The players who dot the leader board here have never had to deal with such issues. Nordqvist turned 22 Wednesday and is a tour rookie who played college golf at Arizona State. Castrale, 30, has one win over the course of a career that began with her first LPGA appearance in 2002. Katherine Hull and Lindsey Wright, who are two shots back at 6 under, both grew up in Australia, both played their college golf at Pepperdine, and have just one LPGA win between them (Hull's victory at last year's Canadian Women's Open).

They are, though, dealing with the idea that the tour's future stars -- many of them born after Tschetter made her first appearance in an LPGA event in 1984, and some even after her rookie year of 1988 -- must win, and win now, on a tour that no longer includes retired star Annika Sorenstam, who was Nordqvist's role model growing up.

"The thing is, we've got more players out here that can win every week," Hull said. "So that's making it harder for, obviously, the young ones to win."

Tschetter, whose lone win came in 1992 and whose best performance might have been a runner-up finish to Sorenstam at the 1996 U.S. Women's Open, is not dealing with that kind of pressure. But she does have, she said, "some lofty goals."

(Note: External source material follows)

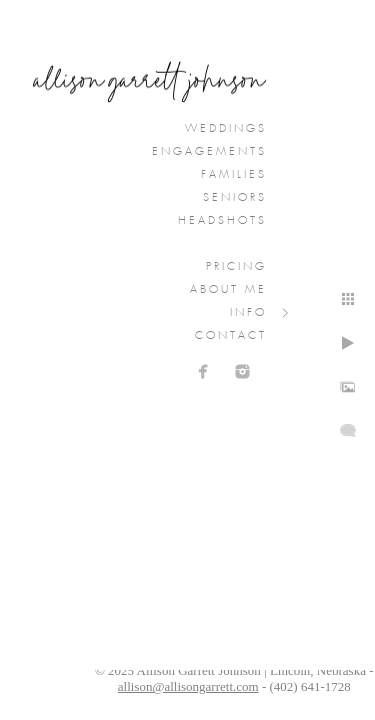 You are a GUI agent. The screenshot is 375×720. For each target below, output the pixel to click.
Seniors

"I want to play well and compete and get myself in the game," she said.

With that, her 6-year-old daughter Lainey, who had walked the entire course following her mother -- barefoot -- tugged at Tschetter's shirt. Lainey is now in kindergarten, making it harder for Tschetter to leave home.

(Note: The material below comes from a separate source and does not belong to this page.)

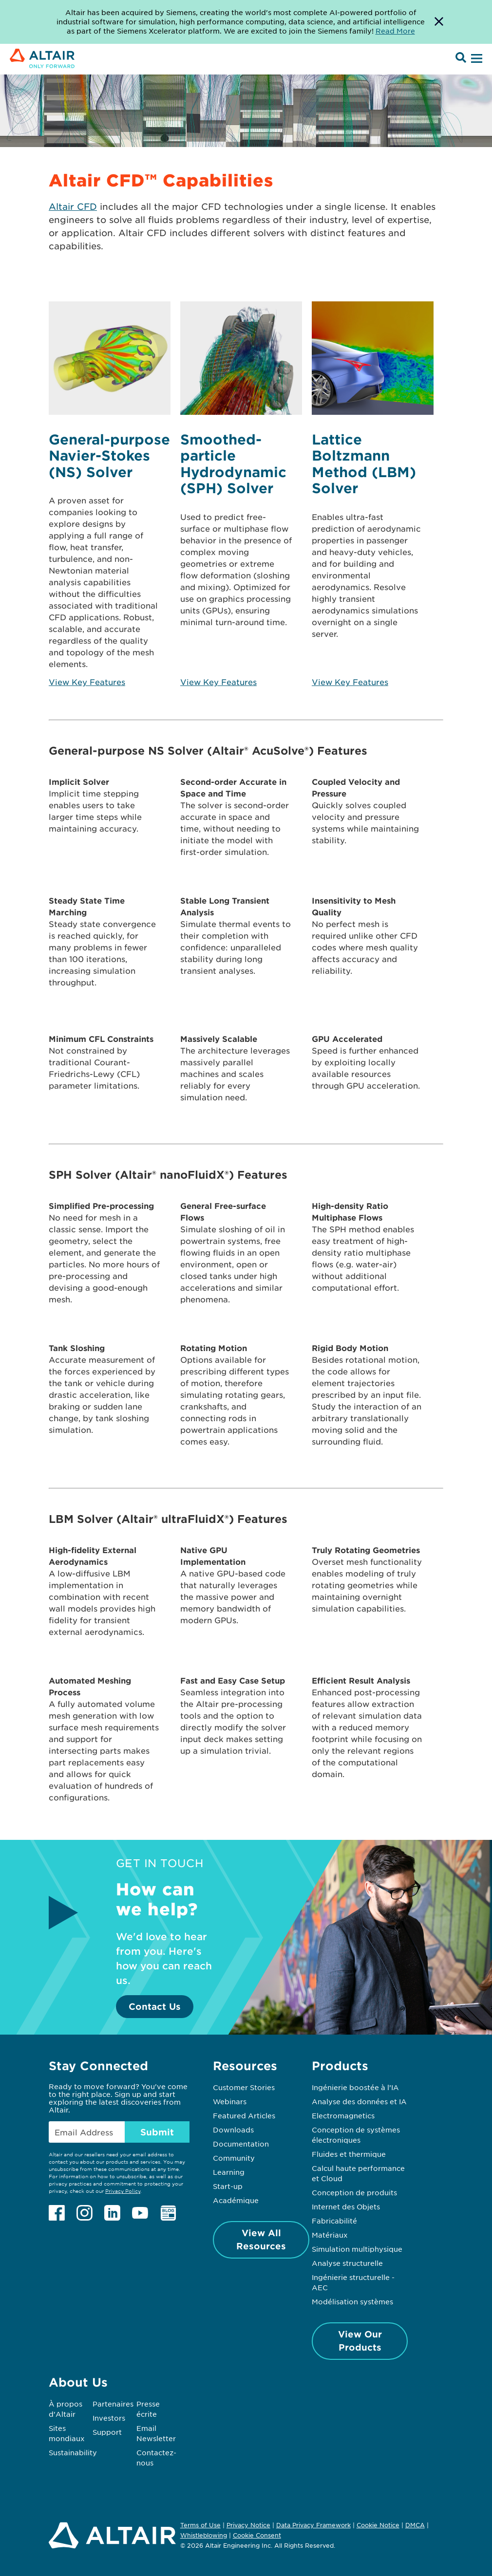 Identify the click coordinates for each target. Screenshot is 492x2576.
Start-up (228, 2186)
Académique (236, 2200)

So the question, even as she flirted with the leader board at a major championship, is easy. With two new hips and $2.9 million earned on tour over the past 21 years, with two young daughters back home in Warrenton, why continue to play?

"I just love it," she said. "I really do. And I think being injured makes you appreciate it more and want it more. I don't think I've ever really felt burnt out on golf or playing on tour. I've always wanted more. I just feel like I still have some good golf in me, and I love doing it."